Famous Dave's new prototype restaurant in Eden Prairie is a blast from its past. But more important, it could be a key to the company's future.
"Famous Dave's BBQ Shack,'' which opened near the Eden Prairie Center mall in December, is a foray into fast-casual dining, the restaurant business' hottest segment. Fast-casual refers to fast-food-style service, but with higher quality and more expensive fare -- think Chipotle or Panera.
It is the only restaurant segment to continue growing during the current rough economic times, according to a recent report by NPD, a market research firm.
Dave's is no stranger to the fast-casual concept. Its first outlets back in the mid-1990s featured counter service. A few of those restaurants still stand in the Twin Cities, but the company moved to a full-service model by 2000.
Dave's focus on full-service isn't changing, but the company is hoping its new shack concept will augment its core business.
Famous Dave's chief executive Christopher O'Donnell spoke recently about growth strategies for the Minnetonka-based company, which has 186 restaurants in 36 states and $155 million in annual sales.
QHas the weak economy cooled your expansion plans?
AWe've grown prudently. Since the Great Recession in 2008, we have opened about 35 restaurants on a net basis. This year we anticipate opening 15 more, including two quick-casual shacks. And we will open a full-service restaurant in Winnipeg in June.
QIs that your first outlet outside the United States?
AYes. We have an area development agreement with a franchisee there and we will try to grow out in Winnipeg. We're excited about the opportunity. Famous Dave's Uptown blues club [in Minneapolis] gets a significant Canadian following.
QTell me about the new fast-casual concept, the BBQ Shack.

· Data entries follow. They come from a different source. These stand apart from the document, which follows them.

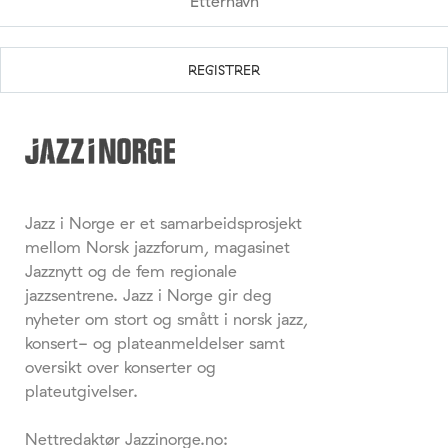
Jazz i Norge er et samarbeidsprosjekt
mellom Norsk jazzforum, magasinet
Jazznytt og de fem regionale
jazzsentrene. Jazz i Norge gir deg
nyheter om stort og smått i norsk jazz,
konsert- og plateanmeldelser samt
oversikt over konserter og
plateutgivelser.
Nettredaktør Jazzinorge.no: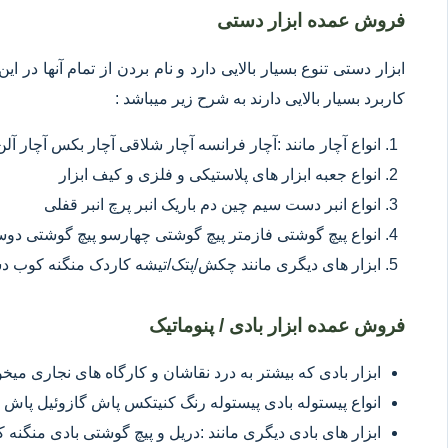
فروش عمده ابزار دستی
ابزار دستی تنوع بسیار بالایی دارد و نام بردن از تمام آنها در 
کاربرد بسیار بالایی دارند به شرح زیر میباشد :
انواع آچار مانند :آچار فرانسه آچار شلاقی آچار بکس آچار آلن
انواع جعبه ابزار های پلاستیکی و فلزی و کیف ابزار
انواع انبر دست سیم چین دم باریک انبر پرچ انبر قفلی
انواع پیچ گوشتی فازمتر پیچ گوشتی چهارسو پیچ گوشتی د
ابزار های دیگری مانند چکش/پتک/تیشه کاردک منگنه کوب د
فروش عمده ابزار بادی / پنوماتیک
ابزار بادی که بیشتر به درد نقاشان و کارگاه های نجاری میخور
انواع پیستوله بادی پیستوله رنگ کنیتکس پاش گازوئیل پاش 
ابزار های بادی دیگری مانند :دریل و پیچ گوشتی بادی منگنه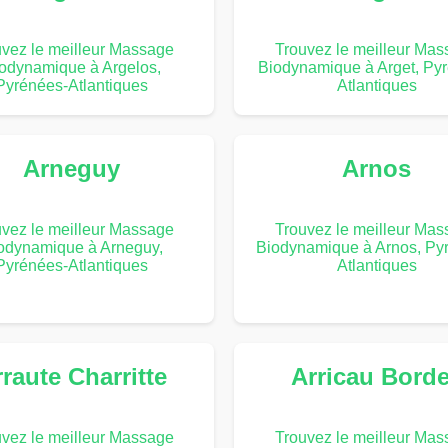
vez le meilleur Massage
Trouvez le meilleur Ma
odynamique à Argelos,
Biodynamique à Arget, Py
Pyrénées-Atlantiques
Atlantiques
Arneguy
Arnos
vez le meilleur Massage
Trouvez le meilleur Ma
odynamique à Arneguy,
Biodynamique à Arnos, Py
Pyrénées-Atlantiques
Atlantiques
raute Charritte
Arricau Bord
vez le meilleur Massage
Trouvez le meilleur Ma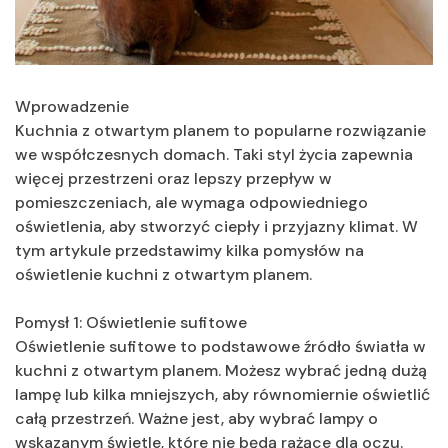
Wprowadzenie
Kuchnia z otwartym planem to popularne rozwiązanie
we współczesnych domach. Taki styl życia zapewnia
więcej przestrzeni oraz lepszy przepływ w
pomieszczeniach, ale wymaga odpowiedniego
oświetlenia, aby stworzyć ciepły i przyjazny klimat. W
tym artykule przedstawimy kilka pomysłów na
oświetlenie kuchni z otwartym planem.
Pomysł 1: Oświetlenie sufitowe
Oświetlenie sufitowe to podstawowe źródło światła w
kuchni z otwartym planem. Możesz wybrać jedną dużą
lampę lub kilka mniejszych, aby równomiernie oświetlić
całą przestrzeń. Ważne jest, aby wybrać lampy o
wskazanym świetle, które nie będą rażące dla oczu.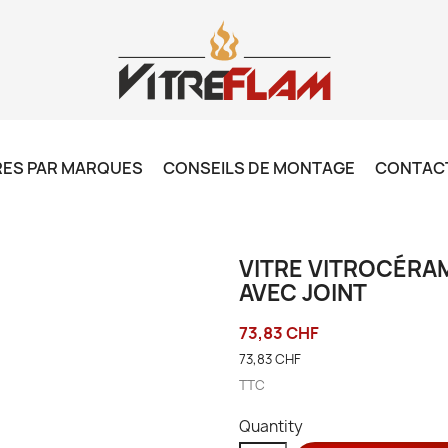
RES PAR MARQUES
CONSEILS DE MONTAGE
CONTAC
VITRE VITROCÉRAM
AVEC JOINT
73,83 CHF
73,83 CHF
TTC
Quantity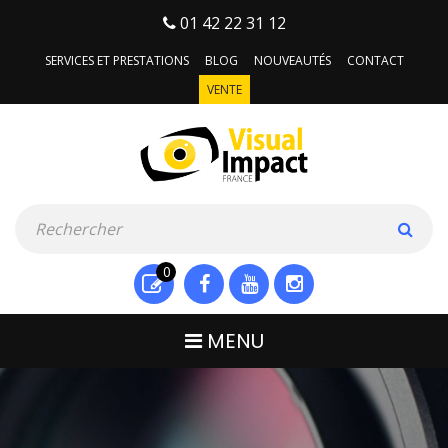
01 42 22 31 12
SERVICES ET PRESTATIONS
BLOG
NOUVEAUTÉS
CONTACT
VENTE
0
MENU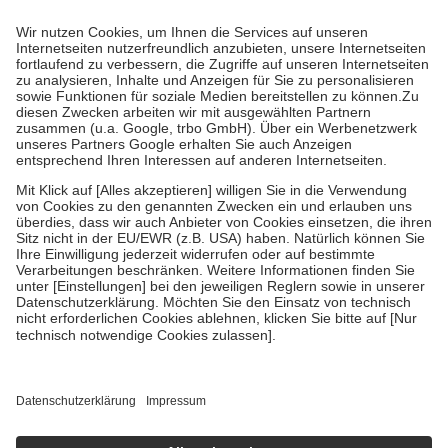
Prozent des Abgabepreises,
mindestens
jedoch
fünf Euro
und
höchstens zehn Euro.
Es sind jedoch nie mehr als die tatsächlichen
Kosten der Leistung zu entrichten.
Diese Regeln gelten grundsätzlich auch für Online-Apotheken.
Bei Heilmitteln und häuslicher Krankenpflege beträgt die
Zuzahlung zehn Prozent der Kosten sowie zehn Euro je
Verordnung.
Um das Engagement der Versicherten für ihre eigene Gesundheit zu
stärken und die besondere Stellung der Familie zu unterstützen,
fallen
keine Zuzahlungen
an bei:
• Kindern und Jugendlichen bis zum vollendeten 18. Lebensjahr
mit Ausnahme der Fahrkosten
• Untersuchungen zur Vorsorge und Früherkennung, die von der
GKV getragen werden
• empfohlenen Schutzimpfungen
• Harn- und Blutteststreifen
Wir nutzen Trusted Shops als unabhängigen Dienstleister für die
Einholung von Bewertungen. Trusted Shops hat Maßnahmen
getroffen, um sicherzustellen, dass es sich um echte Bewertungen
handelt. Mehr Informationen findest du hier:
https://help.etrusted.com/hc/de/articles/4419944605341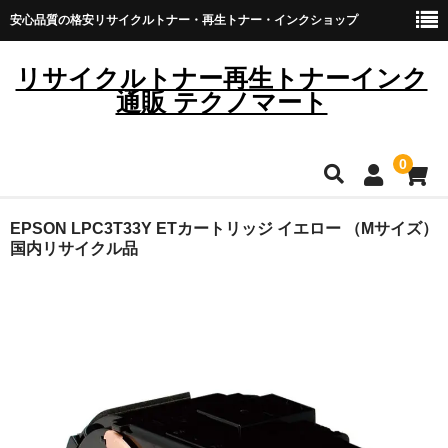
安心品質の格安リサイクルトナー・再生トナー・インクショップ
リサイクルトナー再生トナーインク
通販 テクノマート
0
HOME
EPSON LPC3T33Y ETカートリッジ イエロー （Mサイズ）
国内リサイクル品
雑貨・日用品
トナーカートリッジ
キヤノン
ブラザー
リコー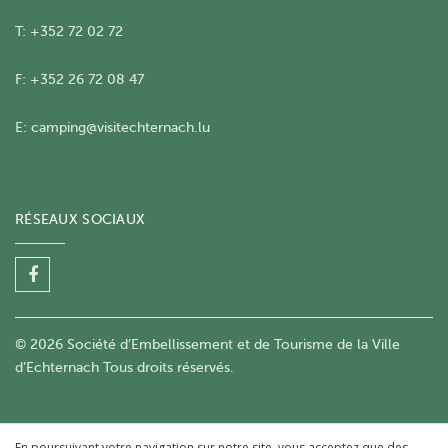
T: +352 72 02 72
F: +352 26 72 08 47
E:
camping@visitechternach.lu
RÉSEAUX SOCIAUX
© 2026 Société d’Embellissement et de Tourisme de la Ville
d’Echternach Tous droits réservés.
En poursuivant votre navigation sur notre site, vous acceptez que des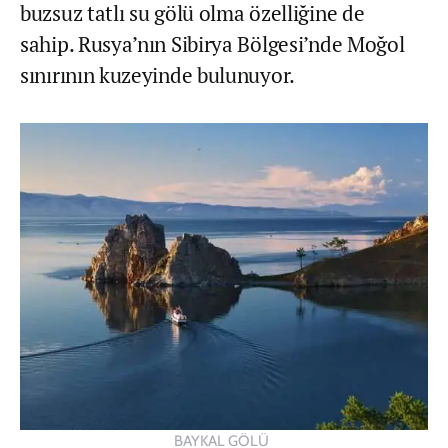
buzsuz tatlı su gölü olma özelliğine de
sahip. Rusya’nın Sibirya Bölgesi’nde Moğol
sınırının kuzeyinde bulunuyor.
BAYKAL GÖLÜ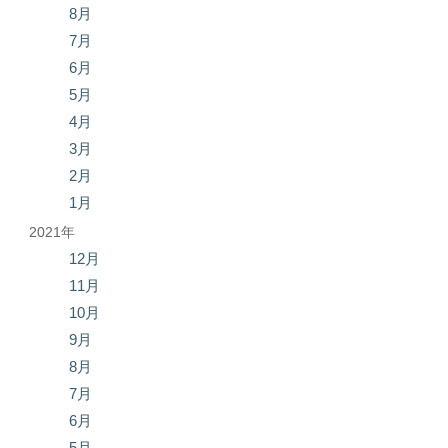
8月
7月
6月
5月
4月
3月
2月
1月
2021年
12月
11月
10月
9月
8月
7月
6月
5月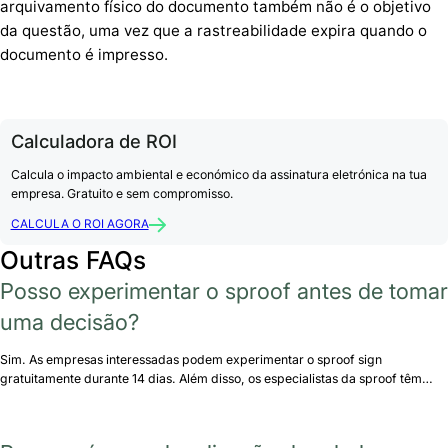
arquivamento físico do documento também não é o objetivo
da questão, uma vez que a rastreabilidade expira quando o
documento é impresso.
Calculadora de ROI
Calcula o impacto ambiental e económico da assinatura eletrónica na tua
empresa. Gratuito e sem compromisso.
CALCULA O ROI AGORA
Outras FAQs
Posso experimentar o sproof antes de tomar
uma decisão?
Sim. As empresas interessadas podem experimentar o sproof sign
gratuitamente durante 14 dias. Além disso, os especialistas da sproof têm…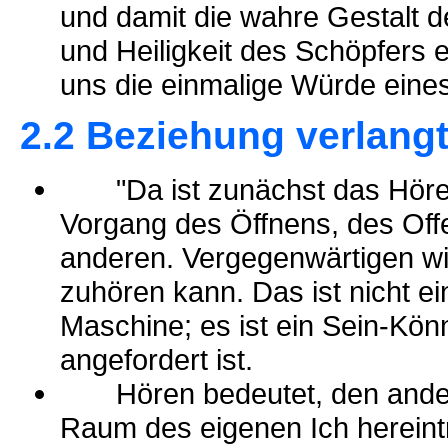
und damit die wahre Gestalt 
und Heiligkeit des Schöpfers 
uns die einmalige Würde eine
2.2 Beziehung verlangt
"Da ist zunächst das Hören",
Vorgang des Öffnens, des Off
anderen. Vergegenwärtigen wi
zuhören kann. Das ist nicht ei
Maschine; es ist ein Sein-Kön
angefordert ist.
Hören bedeutet, den andere
Raum des eigenen Ich hereintr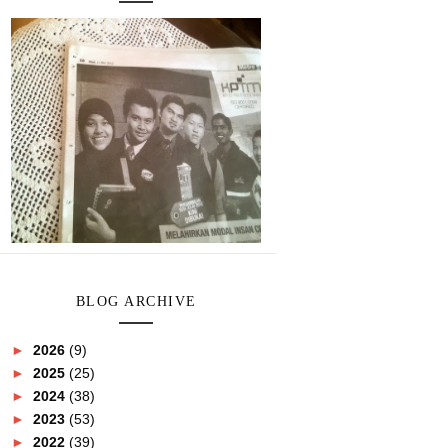
BLOG ARCHIVE
►
2026
(9)
►
2025
(25)
►
2024
(38)
►
2023
(53)
►
2022
(39)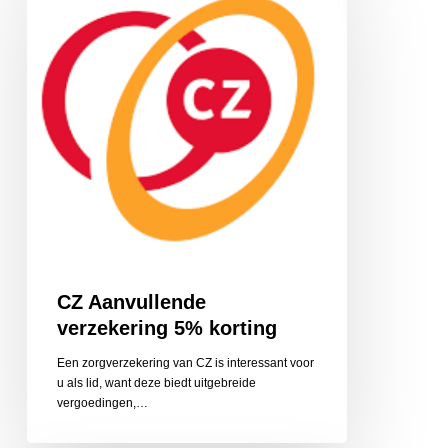
verzekering
5%
korting
CZ Aanvullende
verzekering 5% korting
Een zorgverzekering van CZ is interessant voor
u als lid, want deze biedt uitgebreide
vergoedingen,…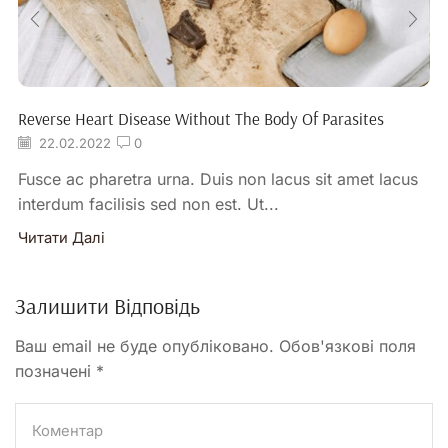
Reverse Heart Disease Without The Body Of Parasites
22.02.2022
0
Fusce ac pharetra urna. Duis non lacus sit amet lacus
interdum facilisis sed non est. Ut...
Читати Далі
Залишити Відповідь
Ваш email не буде опубліковано. Обов'язкові поля
позначені *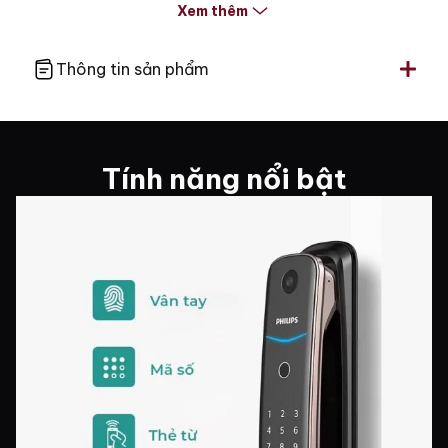
Xem thêm
(mở khóa trong 0.5s), cảm
Tính năng &
biến hồng ngoại mở cửa
Bảo mật
nhanh từ bên trong, tự
Thông tin sản phẩm
động phóng chốt và khóa
cửa ngay khi đóng lại
Hệ thống cảnh
Cảnh báo thông minh,
báo
chống trộm nhanh chóng
Tính năng nổi bật
Bảo hành chính
2 năm
hãng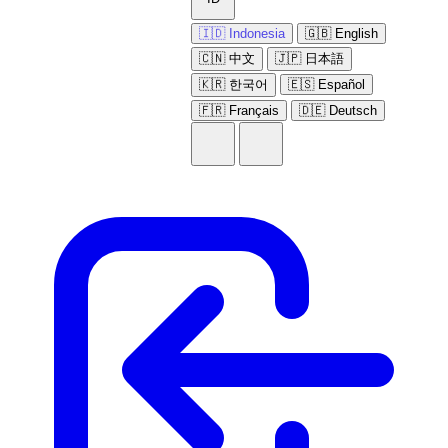
🇮🇩 Indonesia
🇬🇧 English
🇨🇳 中文
🇯🇵 日本語
🇰🇷 한국어
🇪🇸 Español
🇫🇷 Français
🇩🇪 Deutsch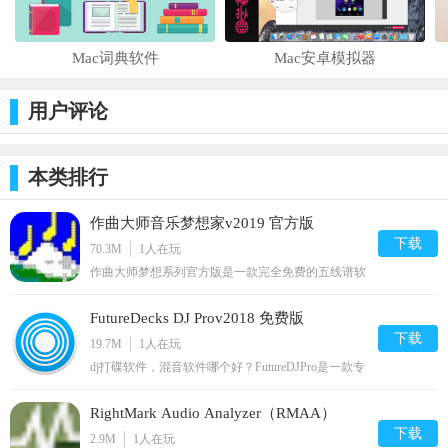
Mac词典软件
Mac安卓模拟器
用户评论
本类排行
作曲大师音乐梦想家v2019 官方版
下载
70.3M
1
人在玩
作曲大师梦想系列官方版是一款完全免费的五线谱软
件，丰富的在线曲库，可以直接在线下载。保存。编
辑五线谱，是广大音乐爱好者学习五线谱最佳的好帮
FutureDecks DJ Prov2018 免费版
手；软件使用完全免费，可以自己通过各种方式来不
断提升权限。
下载
19.7M
1
人在玩
dj打碟软件，混音软件哪个好？FutureDJPro是一款专
业的混音软件，可以混合音频、视频，轻松完成歌曲
转换，精确的自动BPM检测功能，可以让你在多个
RightMark Audio Analyzer（RMAA）
平台和采样器之间切换，制作出美妙的音频。
下载
v6.4.4 中文版
2.9M
1
人在玩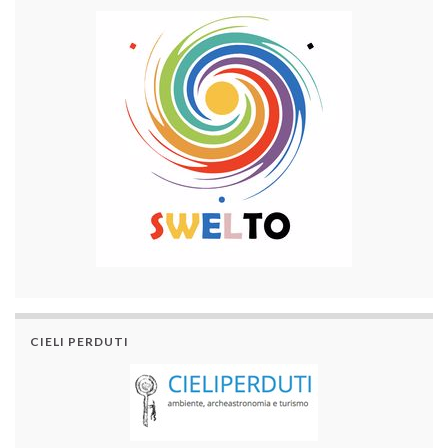
CIELI PERDUTI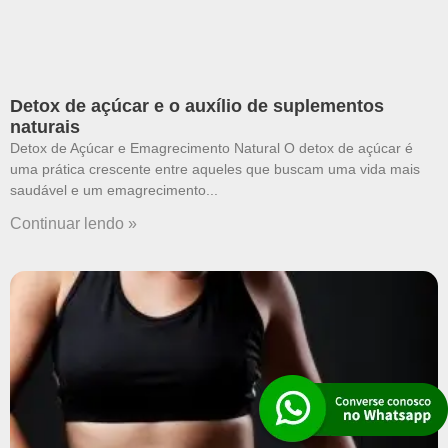
Detox de açúcar e o auxílio de suplementos
naturais
Detox de Açúcar e Emagrecimento Natural O detox de açúcar é
uma prática crescente entre aqueles que buscam uma vida mais
saudável e um emagrecimento
Continuar lendo »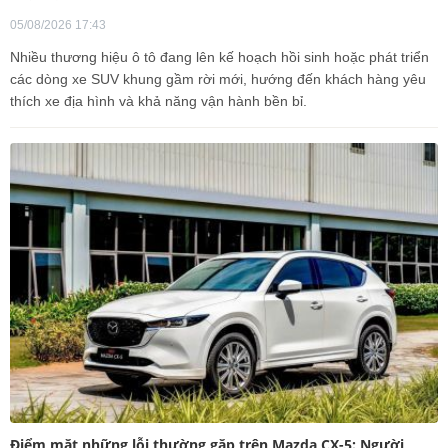
05/08/2026 17:43
Nhiều thương hiệu ô tô đang lên kế hoạch hồi sinh hoặc phát triển
các dòng xe SUV khung gầm rời mới, hướng đến khách hàng yêu
thích xe địa hình và khả năng vận hành bền bỉ.
Điểm mặt những lỗi thường gặp trên Mazda CX-5: Người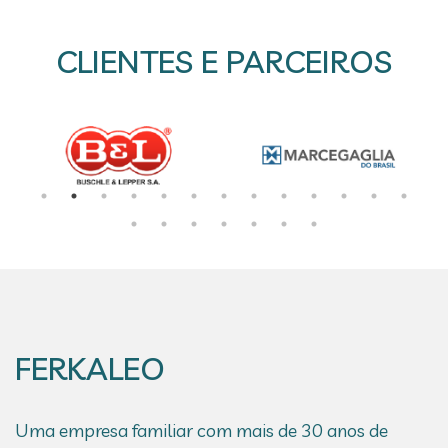
CLIENTES E PARCEIROS
FERKALEO
Uma empresa familiar com mais de 30 anos de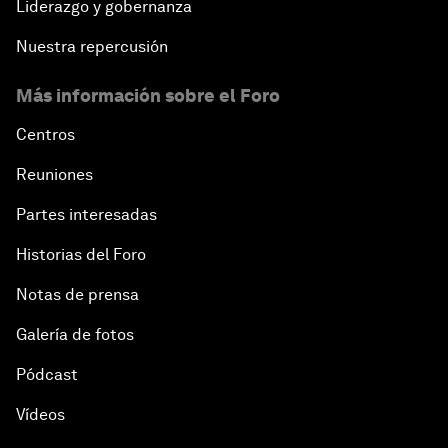
Liderazgo y gobernanza
Nuestra repercusión
Más información sobre el Foro
Centros
Reuniones
Partes interesadas
Historias del Foro
Notas de prensa
Galería de fotos
Pódcast
Vídeos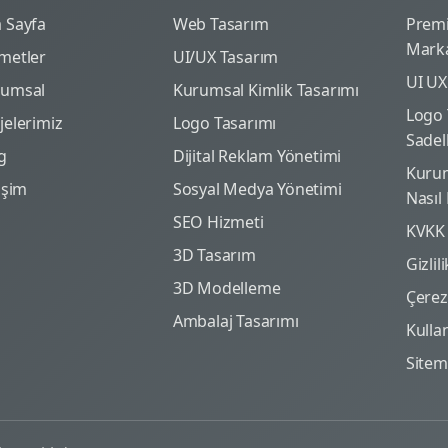
 Sayfa
Web Tasarım
Prem
Marka
metler
UI/UX Tasarım
UI UX
rumsal
Kurumsal Kimlik Tasarımı
Logo 
jelerimiz
Logo Tasarımı
Sadel
g
Dijital Reklam Yönetimi
Kurum
tişim
Sosyal Medya Yönetimi
Nasıl
SEO Hizmeti
KVKK
3D Tasarım
Gizlil
3D Modelleme
Çerez 
Ambalaj Tasarımı
Kulla
Site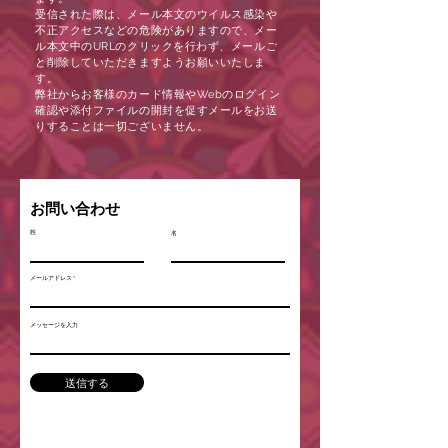
受信された際は、メール本文のウイ
ルス感染や
不正アクセスなどの危険がありますので、メー
ル本文中のURLのクリックを行わず、メールご
と削除していただきますようお願いいたしま
す。
弊社からお客様のカード情報やWebのログイン
確認や添付ファイルの開封を促すメールをお送
りすることは一切ございません。
お問い合わせ
姓
名
メールアドレス
メッセージを入力
送信する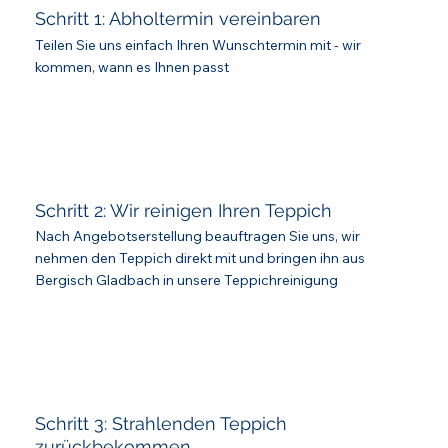
Schritt 1: Abholtermin vereinbaren
Teilen Sie uns einfach Ihren Wunschtermin mit - wir
kommen, wann es Ihnen passt
Schritt 2: Wir reinigen Ihren Teppich
Nach Angebotserstellung beauftragen Sie uns, wir
nehmen den Teppich direkt mit und bringen ihn aus
Bergisch Gladbach in unsere Teppichreinigung
Schritt 3: Strahlenden Teppich
zurückbekommen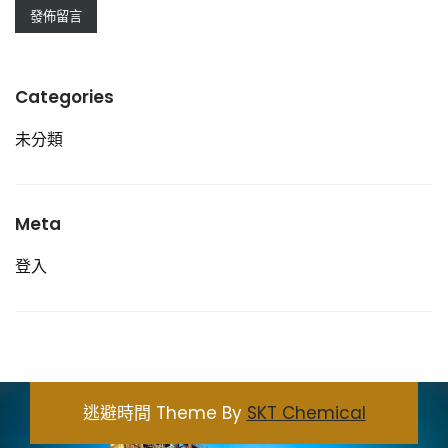
Categories
未分類
Meta
登入
逃避時間 Theme By
SKT Chemical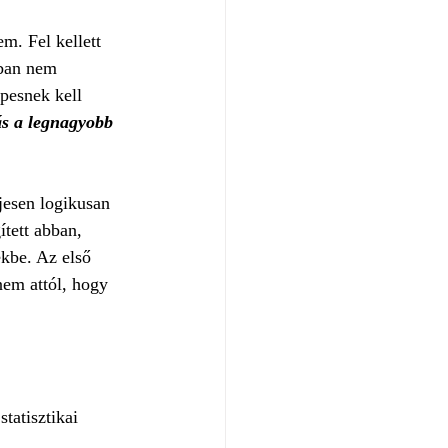
. Fel kellett 
ában nem 
pesnek kell 
ás a legnagyobb 
jesen logikusan 
tett abban, 
kbe. Az első 
nem attól, hogy 
tatisztikai 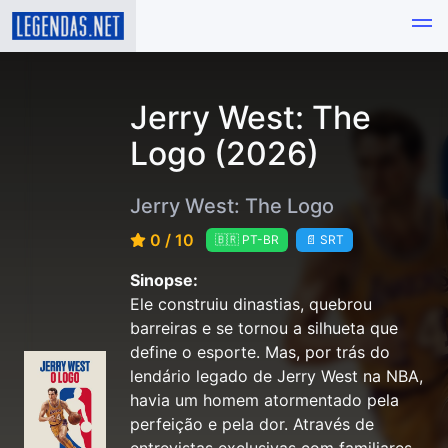
Jerry West: The
Logo (2026)
Jerry West: The Logo
0 / 10
🇧🇷 PT-BR
📄 SRT
Sinopse:
Ele construiu dinastias, quebrou
barreiras e se tornou a silhueta que
define o esporte. Mas, por trás do
lendário legado de Jerry West na NBA,
havia um homem atormentado pela
perfeição e pela dor. Através de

AThe Eden Prairie location is kind of freshening up our legacy. It has a drive-through window, state-of-the art electronic menu boards and a simpler, cleaner look in terms of ambience and design.
We narrowed the menu considerably to our core barbecue products. At that restaurant, we will also test different portion sizes, and an a la carte menu. So, you can get a pork sandwich, and if you so desire, that's all -- no sides.
QHow have consumers responded?
APositively. The concept is attracting a younger demographic, so we are getting 16- to 24-year-olds coming in by themselves or in groups. It's a format they are very comfortable with because of the Chipotles of the world. They don't have to be pressured by the service. They don't have to tip, so it can save them money. And younger families' kids love the electronic boards -- they'll just stop and stare at them.
QWhat's your strategy with the shack?
AWe'll get a lot of learning from Eden Prairie and then move into other areas. We anticipate opening a corporate-owned quick-casual restaurant in Chicago. And we have two franchisees with full-service restaurants in Portland [Ore.] interested in rolling out the concept there. We would like to get into the Washington, D.C., market, but the rents there for full-service locations are just too much. So this gives us a tool to get into D.C., since the shack concept costs less to build, and with a smaller footprint, it allows us to pay less rent. Also, with the shack I think we can get into some smaller markets. You don't have the population density in these markets to justify a full-service Dave's, but you do for the quick-causal concept.
QHow much less does it cost to develop a shack versus a full-service Dave's?
AFull-service that seats 150-some guests, you are looking at about a $3.3 million total investment including land. With the shack, and depending on the market, you can get in for significantly less. Generally, we are looking at around $1.4 million in costs for a shack with land.
QA few years out, will the shack make up a significant percentage of your restaurants, or is it a niche?
AI think it has the potential to be a significant player. We have almost 200 total restaurants already, and I anticipate 400 to 500 domestically in 10 to 12 years. So there could be 100 shack restaurants, or maybe 150.
QWhy did Dave's move away from counter service in the first place?
AWe saw at the time that we could differentiate ourselves by being full-service, by being sit-down. We felt we could go national and be really the only successful barbecue chain, and one of our niches would be full-service. Also, we found that as a public company in its early stages, average unit sales volumes were important to investors -- and volumes would be higher with full-service restaurants.